The Last-Modified HTTP header, used to check if a cached page has been modified since it was cached, is wrongly set under certain circumstances:
Conditions:
- $wgUseSquid = true
- A page has been touched later than $wgCacheEpoch and more than $wgSquidMaxage seconds ago.
In OutputPage::checkLastModified due to T46570 it was added:
if ( $config->get( 'UseSquid' ) ) { // T46570: the core page itself may not change, but resources might $modifiedTimes['sepoch'] = wfTimestamp( TS_MW, time() - $config->get( 'SquidMaxage' ) ); }
This adds another time to later use the most recent time for the Last-Modified. The problem is: it calculates a date that moves every second. The date is always $wgSquidMaxage seconds before "now".
The default value of $wgSquidMaxage is 18000 seconds (5 hours). If a page is last modified more than 5 hours ago, the $modifiedTimes['sepoch'] timestamp will likely be the most recent one, and the Last-Modified: header will be constantly moving every second, making each request with an If-Last-Modified header return the full page again instead of the cached one.

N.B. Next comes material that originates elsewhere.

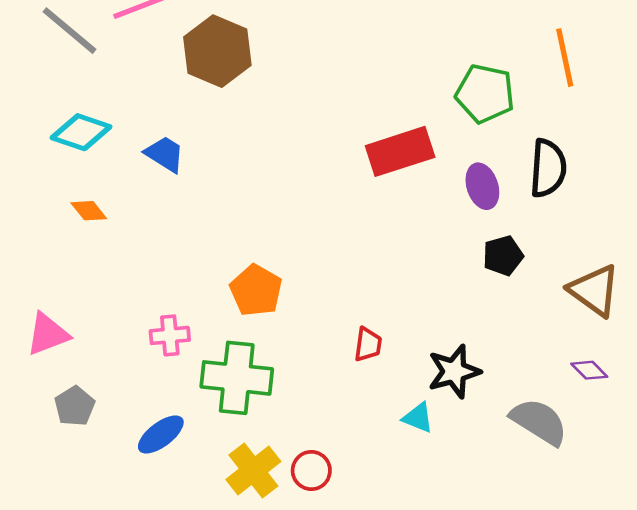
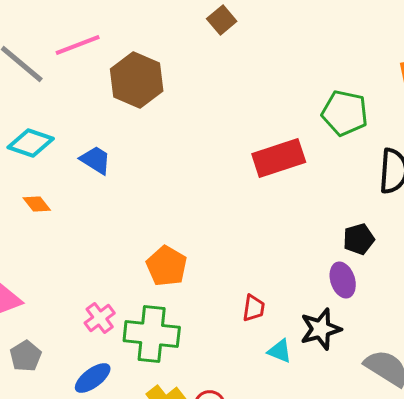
purple ellipse: (482, 186) -> (343, 280), moved
pink cross: (170, 335) -> (100, 318), moved, turned -32
cyan triangle: (418, 418) -> (280, 351), moved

How should it work:. To prevent a cache stampede, it's reasonable to distribute page expirations across a range of time instead of use a fixed time for each page. But the calculation shouldn't be a function that returns a time that moves each second. Ideally it should move every $wgSquidMaxage seconds
Possible solution:
Calculate how many "ages" have passed since last page modification timestamp, and make this date increment every "age":
$timeLastMod = wfTimestamp( TS_UNIX, $modifiedTimes['page'] ); $timeSinceLastMod = time() - $timeLastMod; $ages = floor( $timeSinceLastMod / $wgSquidMaxage ); $modifiedTimes['sepoch'] = wfTimestamp( TS_MW, $timeLastMod + $wgSquidMaxage * $ages );
Assuming $wgSquidMaxage is 30 days, if the page was last modified on August 1th, this timestamp will be incremented to September 1th, October 1th... the most recent date before today.